What happened?
If a dataset is missing a index, it can use the index from further up the datatree.
If a dataset and it's ancestors are missing an index, then an index will be created from the datasets coordinates, but not from ancestors.
Together, these create an inconsistency. It would be more logical that if an index cannot be found, then a coordinate is searched for using the same logic.
As it is, you can get different behaviour for create_default_indices=True/False, when I feel the intention was that it just disables eager loading.
What did you expect to happen?
I would expect that open_datatree(create_default_indexes=False) and open_datatree(create_default_indexes=True) give similar, differing only in the timing of when an index is saved, and if it is persisted.
Minimal Complete Verifiable Example
# /// script
# requires-python = ">=3.11"
# dependencies = [
# "xarray[complete]@git+https://github.com/pydata/xarray.git@main",
# ]
# ///
#
# This script automatically imports the development branch of xarray to check for issues.

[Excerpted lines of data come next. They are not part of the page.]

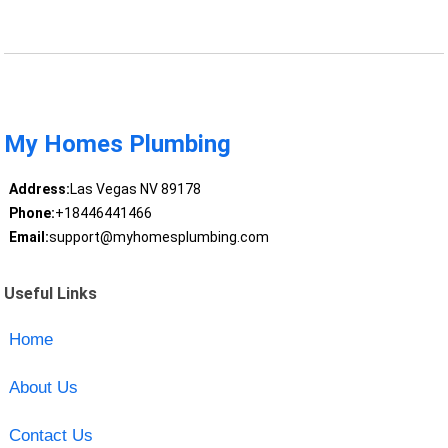
My Homes Plumbing
Address:
Las Vegas NV 89178
Phone:
+18446441466
Email:
support@myhomesplumbing.com
Useful Links
Home
About Us
Contact Us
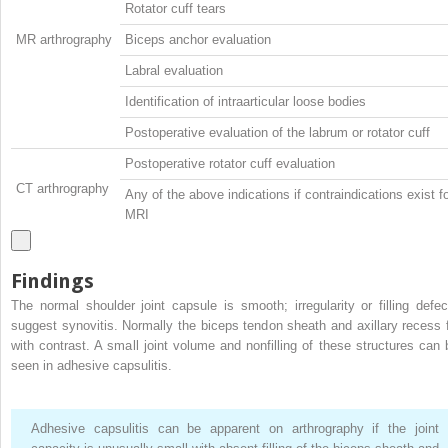
Rotator cuff tears
MR arthrography
Biceps anchor evaluation
Labral evaluation
Identification of intraarticular loose bodies
Postoperative evaluation of the labrum or rotator cuff
Postoperative rotator cuff evaluation
CT arthrography
Any of the above indications if contraindications exist f
MRI
Findings
The normal shoulder joint capsule is smooth; irregularity or filling defec
suggest synovitis. Normally the biceps tendon sheath and axillary recess fi
with contrast. A small joint volume and nonfilling of these structures can 
seen in adhesive capsulitis.
Adhesive capsulitis can be apparent on arthrography if the joint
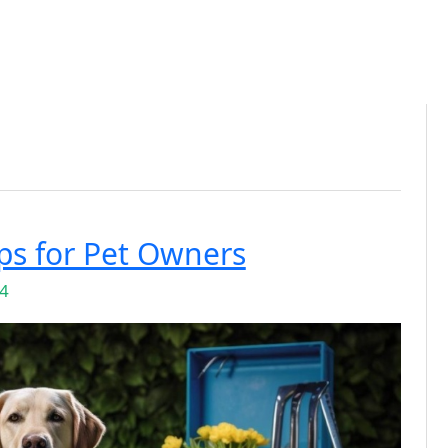
ps for Pet Owners
24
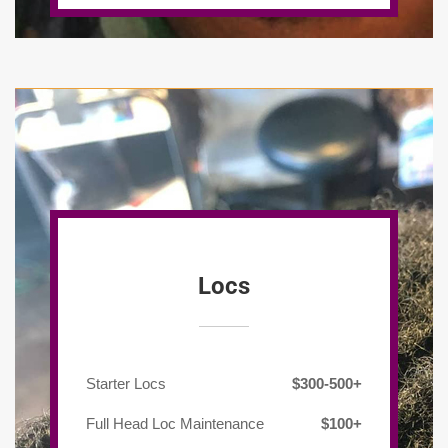
Locs
Starter Locs
$300-500+
Full Head Loc Maintenance
$100+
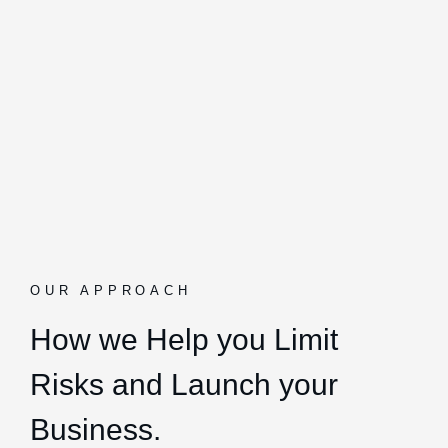
OUR APPROACH
How we Help you Limit
Risks and Launch your
Business.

# Please delete this header if you have _not_ tested this script with `uv run`!
import xarray as xr
xr.show_versions()
# your reproducer code ...
import xarray as xr
child = xr.Dataset(
data_vars={
"a": (["x"], [0, 1]),
},
)
dt = xr.DataTree(
dataset=xr.Dataset(
data_vars={
"b": (["x"], [5, 6]),
},
coords={
"x": [10, 20],
},
),
children={"child": xr.DataTree(dataset=child)}
)
dt.to_zarr("test.zarr", mode="w")
dt2 = xr.open_datatree("test.zarr", create_default_indexes=True)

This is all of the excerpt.